DynoGraph is a benchmark for dynamic graph analytics. DynoGraph models the task of updating a graph with edge insertions and deletions, in addition to common graph algorithms like betweenness centrality, connected components, and PageRank. Over time the in-memory representation of the graph becomes fragmented, introducing more realistic irregularities into the graph traversal process.

This implementation of DynoGraph uses the graph data structure and algorithms from STINGER.

Building

  1. Check out the code. This repo uses git submodules, so to get everything you'll need to add the recursive flag:

    git clone --recursive [email protected]:DynoGraph/stinger-dynograph.git
    
  2. Configure the project with CMake:

    cd stinger-dynograph
    mkdir build && cd build
    cmake ..
    
  3. Build. Replace '4' with the number of threads on your machine:

    make dynograph -j 4
    

Running

All the benchmarks are contained in a single executable, dynograph, which will be placed in the build directory.
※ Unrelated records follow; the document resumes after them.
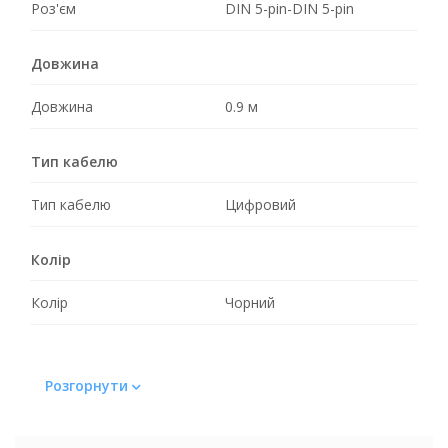
Роз'єм
DIN 5-pin-DIN 5-pin
Довжина
Довжина
0.9 м
Тип кабелю
Тип кабелю
Цифровий
Колір
Колір
Чорний
Розгорнути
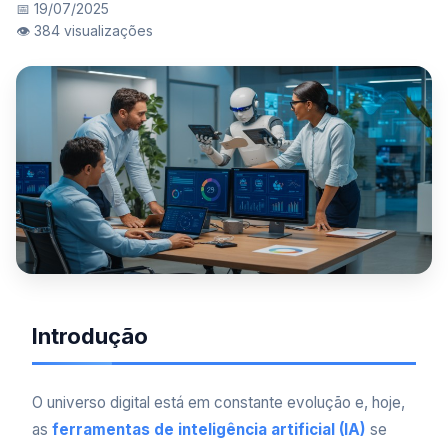
📅 19/07/2025
👁️ 384 visualizações
Introdução
O universo digital está em constante evolução e, hoje,
as
ferramentas de inteligência artificial (IA)
se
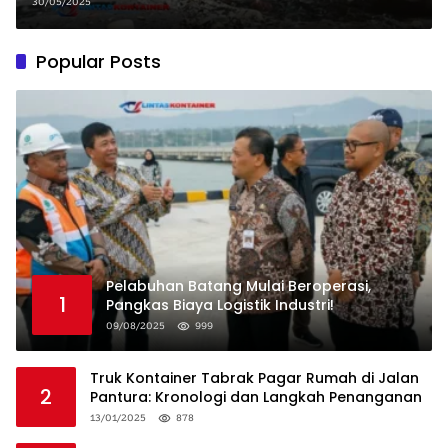
Tambah Kontainer
30/05/2025
Popular Posts
Pelabuhan Batang Mulai Beroperasi,
1
Pangkas Biaya Logistik Industri!
09/08/2025
999
Truk Kontainer Tabrak Pagar Rumah di Jalan
2
Pantura: Kronologi dan Langkah Penanganan
13/01/2025
878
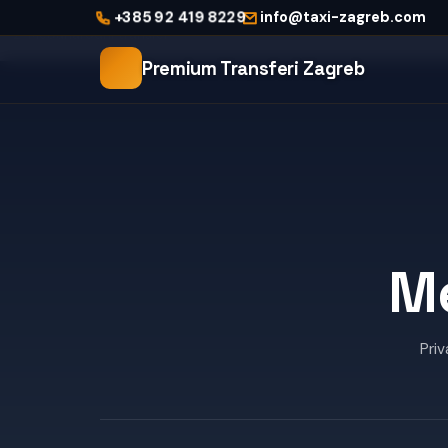
Početna
+385 92 419 8229
info@taxi-zagreb.com
Međunarodni transfer
Premium Transferi Zagreb
M
Priv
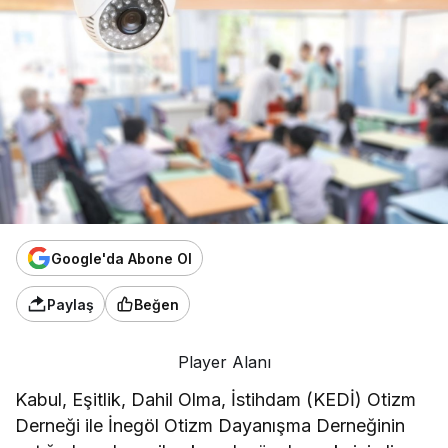
Google'da Abone Ol
Paylaş
Beğen
Player Alanı
Kabul, Eşitlik, Dahil Olma, İstihdam (KEDİ) Otizm
Derneği ile İnegöl Otizm Dayanışma Derneğinin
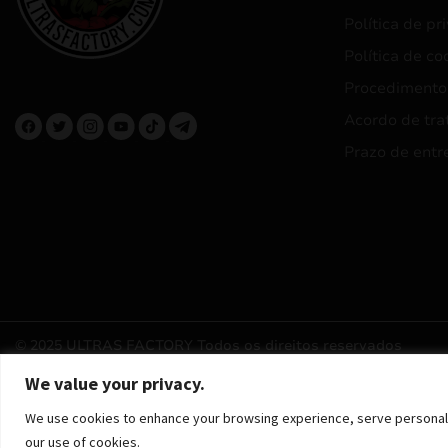
Política de pr
Política de co
Procedimento
Acordo de tra
Prazo de entr
© 2025 ULTRAS FACTORY
Todos os direitos reservados
We value your privacy.
We use cookies to enhance your browsing experience, serve personalized
our use of cookies.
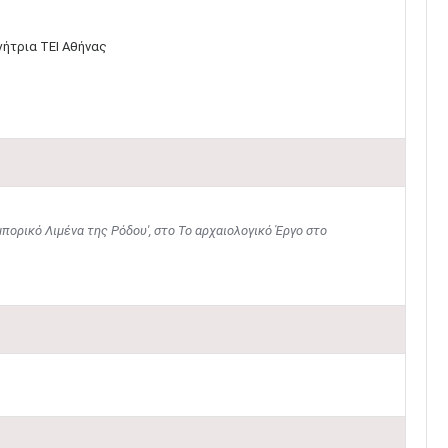
ήτρια ΤΕΙ Αθήνας
πορικό Λιμένα της Ρόδου', στο Το αρχαιολογικό Έργο στο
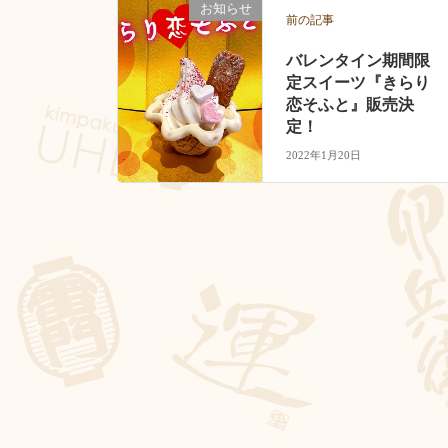
お知らせ
前の記事
バレンタイン期間限
定スイーツ『きらり
恋そふと』販売決
定！
2022年1月20日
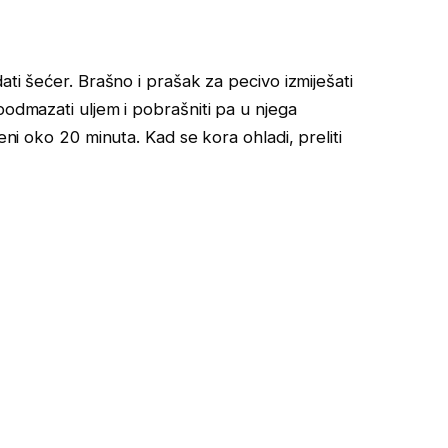
ati šećer. Brašno i prašak za pecivo izmiješati
podmazati uljem i pobrašniti pa u njega
eni oko 20 minuta. Kad se kora ohladi, preliti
[DynoGraph] Usage: ./dynograph [OPTIONS]
	--num-epochs	Number of epochs (algorithm updates) in the benchmark
	--input-path	File path to the graph edge list to load (.graph.el or .graph.bin)
	--batch-size	Number of edges in each batch of insertions
	--alg-names	Algorithms to run in each epoch
	--sort-mode	Controls batch pre-processing:
		unsorted (no preprocessing, default),
		presort (sort and deduplicate before insert), or
		snapshot (clear out graph and reconstruct for each batch)
	--window-size	Percentage of the graph to hold in memory (computed using timestamps)
	--num-trials	Number of times to repeat the benchmark
	--help	Print help

The DynoGraph test harness incrementally creates a graph from the edge list specified by input_path, inserting batch_size edges at a time. At several evenly-spaced points in the execution (controlled by num_epochs), each of the graph algorithms specified by alg_names are run.

Specifying a value for window_size will enable edge deletions for the benchmark. The test harness uses a a sliding time window to determine which edges should be deleted. The size of the window is calculated as a percentage of the difference between the first and last timestamps in the input edge list. For example, if the first edge has a timestamp of 0, and the last edge has a timestamp of 100, then a window_size of 0.6 will delete edges that have a timestamp older than t-60, where t is the timestamp of the last inserted edge.

Specifying a value for num_trials will run the same benchmark several times in a row. The input edge list is loaded from disk into memory only once, saving execution time versus repeated invocations of the DynoGraph executable.

Input format

DynoGraph inputs are formatted as a weighted edge list with timestamps. Each line in the input should be formatted as:

`src dst weight timestamp`

For example, the line 25 244 6 1447545600 is an edge from vertex 25 to vertex 244, with a weight of 6, created at time 1447545600. There is currently no support for named vertices, so these are raw vertex ID's. Weights need to be positive integers. The timestamp must be represented as an integer. It doesn't matter how timestamps are encoded, as long as the integer representation never decreases from one edge to the next.

Graph inputs in text format should be labeled with a .graph.el file extension. DynoGraph also supports a binary graph format, suffixed with .graph.bin. The binary format encodes each line as four 64-bit integers; reading this format from disk is much faster because it does not require string parsing.

Graph Algorithms

Multiple algorithms may be passed as a quoted, space-separated list. Choices are:

  • bc Betweenness Centrality (sampled using the 128 highest-degree vertices)
  • bfs Breadth-First Search (from the highest-degree vertex)
  • cc Connected Components
  • streaming_cc Streaming Connected Components (experimental)
  • clustering Clustering Coefficients
  • simple_communities Simple Community Detection (experimental)
  • simple_communities_updating Streaming Simple Community Detection (experimental)
  • kcore K-core detection
  • pagerank PageRank

Edge List Preprocessing

The command line argument sort_mode specifies how to sort edge batches before inserting into the graph.

  • unsorted: Do not sort edge batches before insertion. This is the default that should be used for benchmarking.
  • presort: Sort and deduplicate edge batches before insertion. Helps performance when there are a lot of duplicate edges.
  • snapshot: Clear and reload the graph from scratch before each batch, ensuring an unfragmented in-memory layout at the cost of slowdown.

Hooks

The performance hooks can be configured to interface with several simulators and instrumentation tools. Each region of interest in DynoGraph is surrounded by calls to region_begin and region_end. By default, these just print the name of the region and the elapsed time. By setting HOOKS_TYPE during configuration, these hooks can trigger the start of detailed simulation or performance counter measurement.